My suggestion to use a minimum pressure of 7.0 and EPR at 3 is intended as an experiment to improve flow limitation and has a greater chance of improving results and comfort, and a small risk of actually triggering CA events.  It helps us to learn whether the mechanism at play is central or obstructive, and allows us to come back with a more definitive optimization strategy, which could range from continuing with EPR, or removing EPR from therapy and using a fixed pressure to resolve obstruction.  The flow limitation shown here without EPR is impressive, and based on my experience would be reduced well under 0.1 (95% FL), RERA by 90%, and reducing hypopnea to by at least 50-75% with EPR 3.  Having this information in-hand before your appointment would be valuable, as compared to asking the doc for a guess.  You can decide whether the change is beneficial or not, but I don't see how anyone benefits from not evaluating this change ahead of the appointment, thus blinding everyone to a potential solution. What I see in this chart is classic for UARS and I have had great success in coaching people with this pattern to a more comfortable and effective therapy. You are in "a two week experiment", and I'm telling you to just try this proven method. The change will be amazing.

[dataq1]

@ sleeprider

Again, thanks for your suggestion, but 

You can decide whether the change is beneficial or not, but I don't see how anyone benefits from not evaluating this change ahead of the appointment, thus blinding everyone to a potential solution.

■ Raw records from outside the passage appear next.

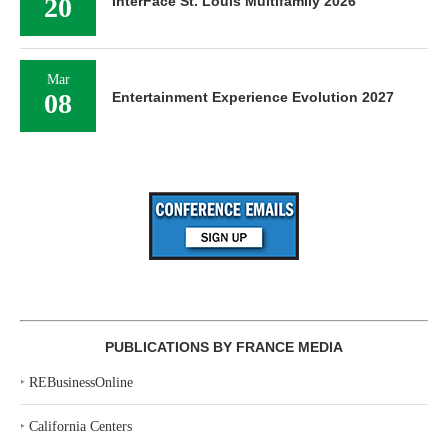
20
InterFace St. Louis Multifamily 2026
Mar
08
Entertainment Experience Evolution 2027
PUBLICATIONS BY FRANCE MEDIA
‣
REBusinessOnline
‣
California Centers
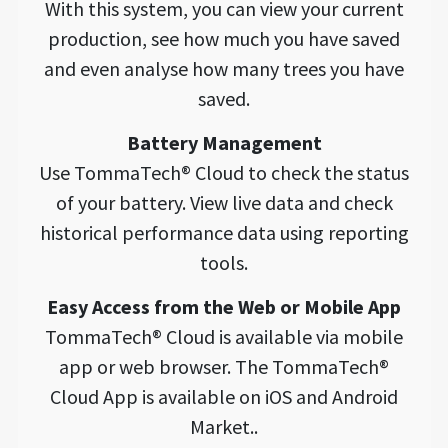
With this system, you can view your current
production, see how much you have saved
and even analyse how many trees you have
saved.
Battery Management
Use TommaTech® Cloud to check the status
of your battery. View live data and check
historical performance data using reporting
tools.
Easy Access from the Web or Mobile App
TommaTech® Cloud is available via mobile
app or web browser. The TommaTech®
Cloud App is available on iOS and Android
Market..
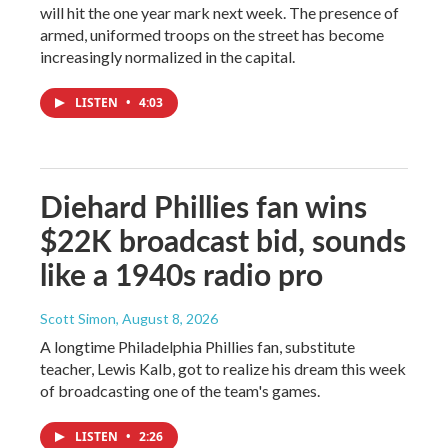
will hit the one year mark next week. The presence of
armed, uniformed troops on the street has become
increasingly normalized in the capital.
LISTEN
•
4:03
Diehard Phillies fan wins
$22K broadcast bid, sounds
like a 1940s radio pro
Scott Simon
, August 8, 2026
A longtime Philadelphia Phillies fan, substitute
teacher, Lewis Kalb, got to realize his dream this week
of broadcasting one of the team's games.
LISTEN
•
2:26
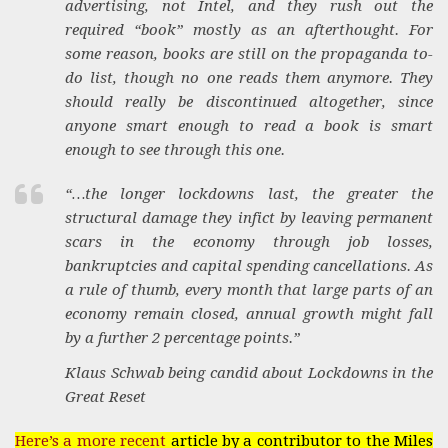
advertising, not Intel, and they rush out the
required “book” mostly as an afterthought. For
some reason, books are still on the propaganda to-
do list, though no one reads them anymore. They
should really be discontinued altogether, since
anyone smart enough to read a book is smart
enough to see through this one.
“…the longer lockdowns last, the greater the
structural damage they infict by leaving permanent
scars in the economy through job losses,
bankruptcies and capital spending cancellations. As
a rule of thumb, every month that large parts of an
economy remain closed, annual growth might fall
by a further 2 percentage points.”
Klaus Schwab being candid about Lockdowns in the
Great Reset
Here’s a more recent
article by a contributor to the Miles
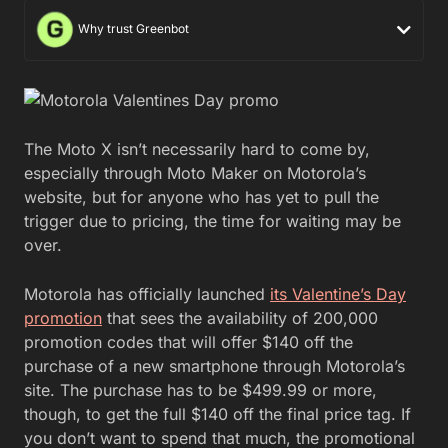
Why trust Greenbot
The Moto X isn’t necessarily hard to come by,
especially through Moto Maker on Motorola’s
website, but for anyone who has yet to pull the
trigger due to pricing, the time for waiting may be
over.
Motorola has officially launched
its Valentine’s Day
promotion
that sees the availability of 200,000
promotion codes that will offer $140 off the
purchase of a new smartphone through Motorola’s
site. The purchase has to be $499.99 or more,
though, to get the full $140 off the final price tag. If
you don’t want to spend that much, the promotional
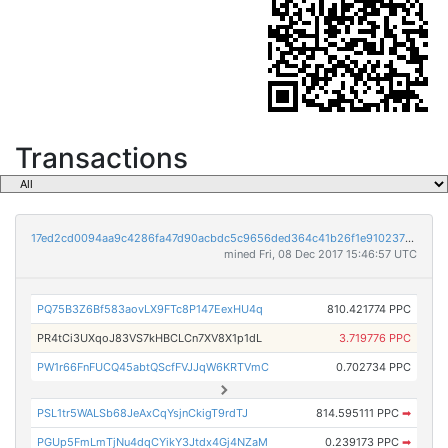
Transactions
17ed2cd0094aa9c4286fa47d90acbdc5c9656ded364c41b26f1e910237332193
mined Fri, 08 Dec 2017 15:46:57 UTC
PQ75B3Z6Bf583aovLX9FTc8P147EexHU4q
810.421774 PPC
PR4tCi3UXqoJ83VS7kHBCLCn7XV8X1p1dL
3.719776 PPC
PW1r66FnFUCQ45abtQScfFVJJqW6KRTVmC
0.702734 PPC
PSL1tr5WALSb68JeAxCqYsjnCkigT9rdTJ
814.595111 PPC
➡
PGUp5FmLmTjNu4dqCYikY3Jtdx4Gj4NZaM
0.239173 PPC
➡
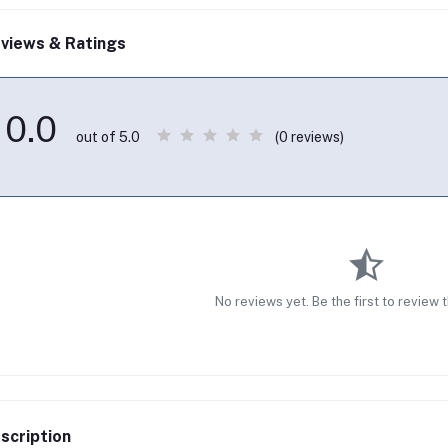
views & Ratings
0.0
(0 reviews)
out of 5.0
No reviews yet. Be the first to review 
scription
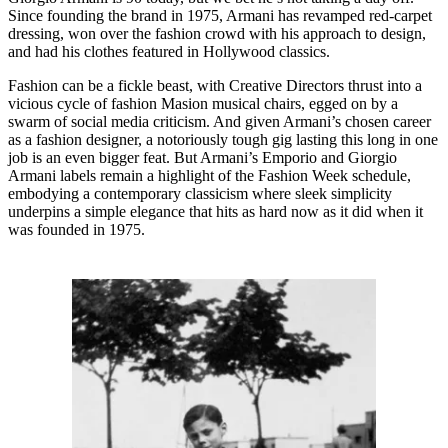
Since founding the brand in 1975, Armani has revamped red-carpet
dressing, won over the fashion crowd with his approach to design,
and had his clothes featured in Hollywood classics.
Fashion can be a fickle beast, with Creative Directors thrust into a
vicious cycle of fashion Masion musical chairs, egged on by a
swarm of social media criticism. And given Armani’s chosen career
as a fashion designer, a notoriously tough gig lasting this long in one
job is an even bigger feat. But Armani’s Emporio and Giorgio
Armani labels remain a highlight of the Fashion Week schedule,
embodying a contemporary classicism where sleek simplicity
underpins a simple elegance that hits as hard now as it did when it
was founded in 1975.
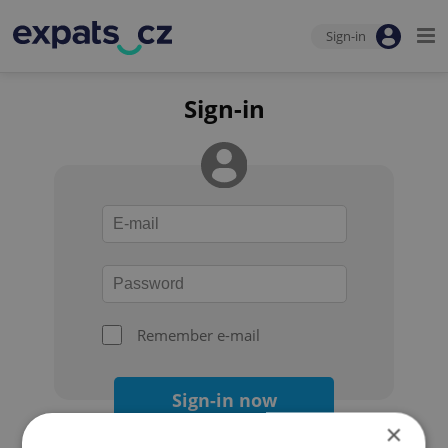
Sign-in
Sign-in
Remember e-mail
Sign-in now
×
Forgot your password?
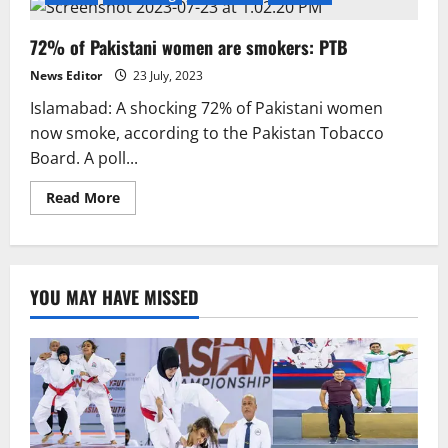
72% of Pakistani women are smokers: PTB
News Editor
23 July, 2023
Islamabad: A shocking 72% of Pakistani women
now smoke, according to the Pakistan Tobacco
Board. A poll...
Read
Read More
more
about
72%
of
Pakistani
women
YOU MAY HAVE MISSED
are
smokers:
PTB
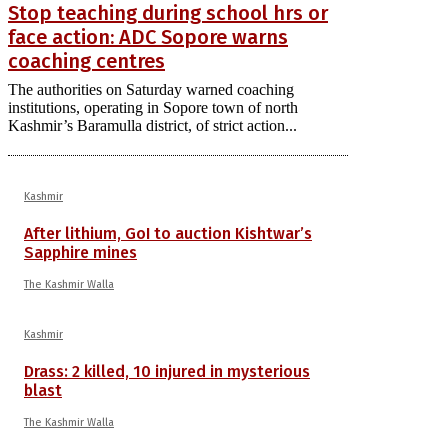
Stop teaching during school hrs or
face action: ADC Sopore warns
coaching centres
The authorities on Saturday warned coaching
institutions, operating in Sopore town of north
Kashmir’s Baramulla district, of strict action...
Kashmir
After lithium, GoI to auction Kishtwar’s
Sapphire mines
The Kashmir Walla
Kashmir
Drass: 2 killed, 10 injured in mysterious
blast
The Kashmir Walla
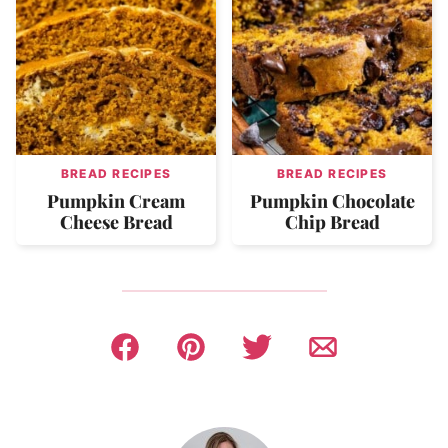
BREAD RECIPES
BREAD RECIPES
Pumpkin Cream
Pumpkin Chocolate
Cheese Bread
Chip Bread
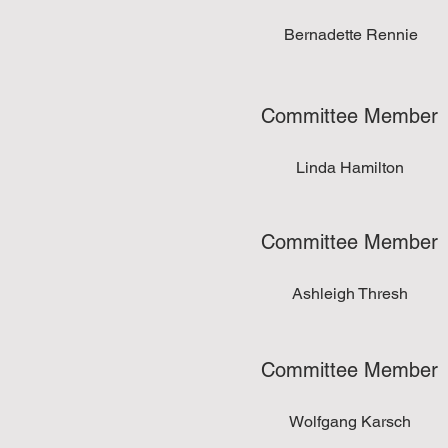
Bernadette Rennie
Committee Member
Linda Hamilton
Committee Member
Ashleigh Thresh
Committee Member
Wolfgang Karsch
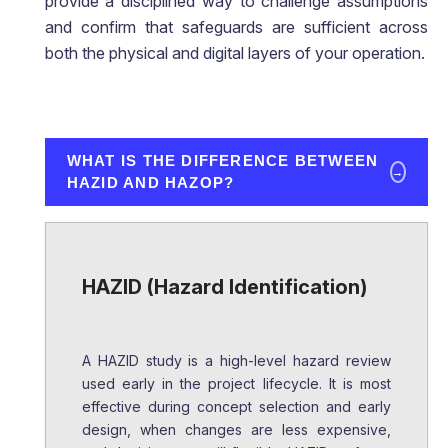
provide a disciplined way to challenge assumptions
and confirm that safeguards are sufficient across
both the physical and digital layers of your operation.
WHAT IS THE DIFFERENCE BETWEEN
→
HAZID AND HAZOP?
HAZID (Hazard Identification)
A HAZID study is a high-level hazard review
used early in the project lifecycle. It is most
effective during concept selection and early
design, when changes are less expensive,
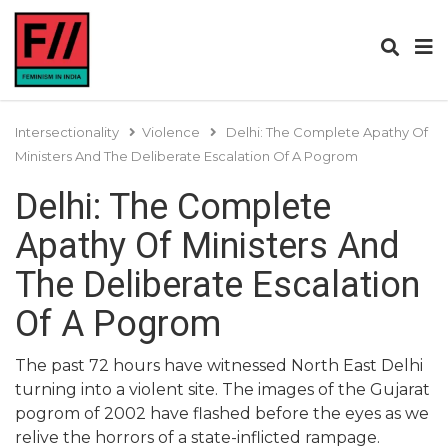
Intersectionality
Violence
Delhi: The Complete Apathy Of
Ministers And The Deliberate Escalation Of A Pogrom
Delhi: The Complete
Apathy Of Ministers And
The Deliberate Escalation
Of A Pogrom
The past 72 hours have witnessed North East Delhi
turning into a violent site. The images of the Gujarat
pogrom of 2002 have flashed before the eyes as we
relive the horrors of a state-inflicted rampage.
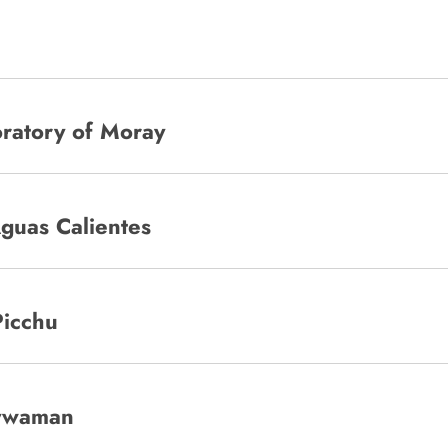
oratory of Moray
Aguas Calientes
Picchu
aywaman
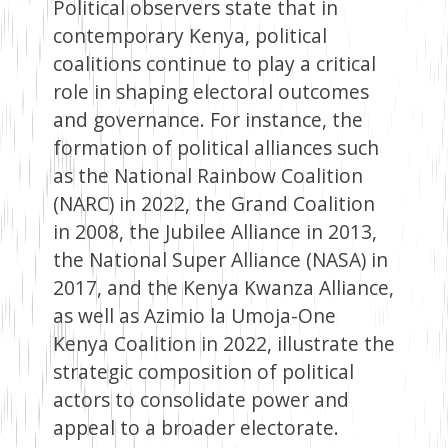
Political observers state that in
contemporary Kenya, political
coalitions continue to play a critical
role in shaping electoral outcomes
and governance. For instance, the
formation of political alliances such
as the National Rainbow Coalition
(NARC) in 2022, the Grand Coalition
in 2008, the Jubilee Alliance in 2013,
the National Super Alliance (NASA) in
2017, and the Kenya Kwanza Alliance,
as well as Azimio la Umoja-One
Kenya Coalition in 2022, illustrate the
strategic composition of political
actors to consolidate power and
appeal to a broader electorate.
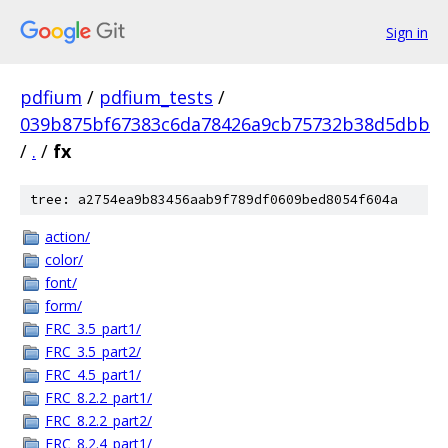
Sign in
pdfium
/
pdfium_tests
/
039b875bf67383c6da78426a9cb75732b38d5dbb
/
.
/
fx
tree: a2754ea9b83456aab9f789df0609bed8054f604a
action/
color/
font/
form/
FRC_3.5_part1/
FRC_3.5_part2/
FRC_4.5_part1/
FRC_8.2.2_part1/
FRC_8.2.2_part2/
FRC_8.2.4_part1/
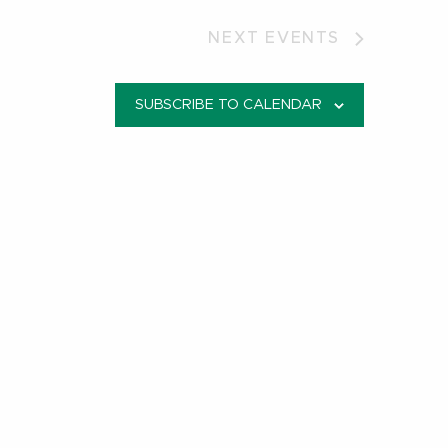
NEXT
EVENTS
SUBSCRIBE TO CALENDAR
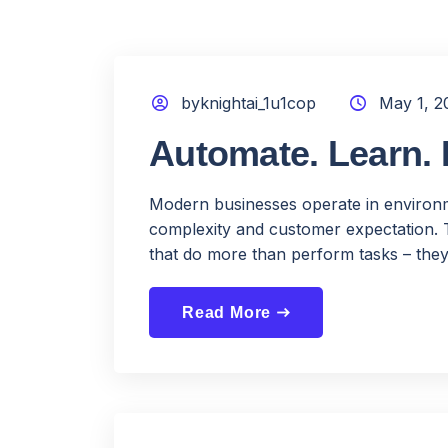
byknightai_1u1cop
May 1, 2
Automate. Learn. 
Modern businesses operate in environme
complexity and customer expectation. 
that do more than perform tasks – they
Read More
east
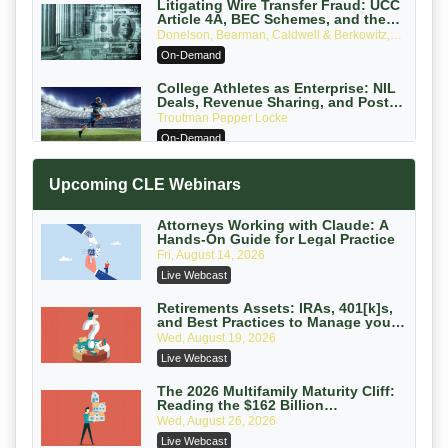
Litigating Wire Transfer Fraud: UCC
Article 4A, BEC Schemes, and the
First 72 Hours That Define Recovery
Donelson, Bearman, Caldwell & Berkowitz,
PC
On-Demand
College Athletes as Enterprise: NIL
Deals, Revenue Sharing, and Post-
House NCAA Enforcement
Troutman Pepper Locke
On-Demand
Increasing your Real Estate Wealth
Upcoming CLE Webinars
with Section 1031 Exchanges
Secure Exchange, 1031 Exchange Services
On-Demand
Attorneys Working with Claude: A
Hands-On Guide for Legal Practice
Privilege Log Objections Are Rising:
Fri, August 14, 2026
How to Survive Rule 26(f)(3)(D)
Live Webcast
Challenges and Defend Your Entries
Crowell & Moring LLP
On-Demand
Retirements Assets: IRAs, 401[k]s,
and Best Practices to Manage your
Estate (2026 Edition)
Trusts and Estates in Real Estate:
Wed, August 19, 2026
Key Strategies for Wealth Transfer
Live Webcast
and Asset Protection
Falcon Rappaport & Berkman LLP
On-Demand
The 2026 Multifamily Maturity Cliff:
Reading the $162 Billion
Refinancing Wave and the
Disinheriting the IRS: Advanced
Wed, August 26, 2026
Engagements It Will Generate
Trust Strategies, Income Tax Traps,
Live Webcast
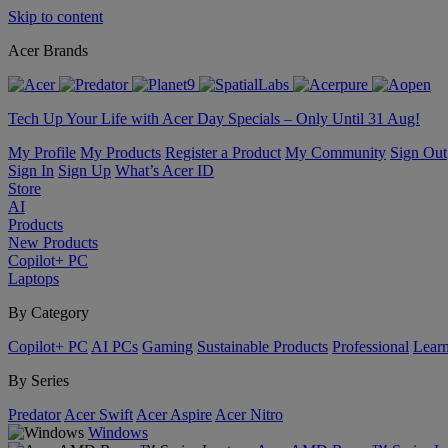
Skip to content
Acer Brands
Tech Up Your Life with Acer Day Specials – Only Until 31 Aug!
My Profile
My Products
Register a Product
My Community
Sign Out
Sign In
Sign Up
What’s Acer ID
Store
AI
Products
New Products
Copilot+ PC
Laptops
By Category
Copilot+ PC
AI PCs
Gaming
Sustainable Products
Professional
Lear
By Series
Predator
Acer Swift
Acer Aspire
Acer Nitro
Windows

 WE promised the doctor to be compliant, and we agreed that we would run "his" experiment for two weeks. Her appointment is three days away.

[dataq1]

@ Red,
Yes i am aware (and have reread the AASM recommendations and acceptables).
I believe that these are written for the sleep medical community and not necessarily for the consumer XPAP community.
Regardless (and ignoring the desaturation requirements) the reccomendations suffer from:
 
1) there is no duration criterion for the pre-event baseline, 
2) no defination of the "arousal", is it pre-event or post-event, are they referring to an EEG indcated arousal (which I suspect) or are they referring to a "sigh" (lung expansion).
3) there is an inference that the peak signal excursion is the maxima of a breath flow rate, while completely ignoring the maxima of the breath volume. That should be clarified, as it stands it would seem to infer that the rate of inhalation has more significance that the volume of ventilation for the same breath. 

What would I do with such clarity?

Unfortuantely doctors (and patients) assess their therapy in terms of numbers, particularily AHI, as a central focus. 
Just as the polysomnographic technologist and or supervisor reviews and edits events that are not justifiable as an event by applying AASM standards, we, the lowly patients, should have the same opportunity to review and if necessary edit events that are not justified. 

Sleep professionals are counting on the reliability of a patient's XPAP report. While I've no qualms about apneas that can be clearly seen on flowcharts, hypopnea's are not so easily discernible. (Hence then putting much more emphasis of the accuracy of the device's ability to properly detect hypopneas).

So, what would I do? 
 If I'm satisfied that my wife's hypopneas are being detected reasonably accurately in most instances; I would do nothing. (but will have learned a lot)
OTOH, if I find that the detection is not reasonably accurate, I would discuss this with our doctor so that her "numbers" could be in viewed in proper perspective. .

[SarcasticDave94]

Just my opinion, but if you don't believe hypopnea are detected accurately, you're expecting the doctor to listen and modify judgement accordingly. However, this is the same doctor that you agreed to not self edit settings, as in it sounds like they don't trust your setting judgement. Conclusion, these don't seem to be consistent and rather counter each other in expectation. Your trust in some doctor that didn't want you to make therapy better by self advocacy edits conflict it seems.

Regardless, bottom line it's your therapy to handle as you see fit. Seems to me to be somewhat counterproductive to ask then not act. Again just my opinion.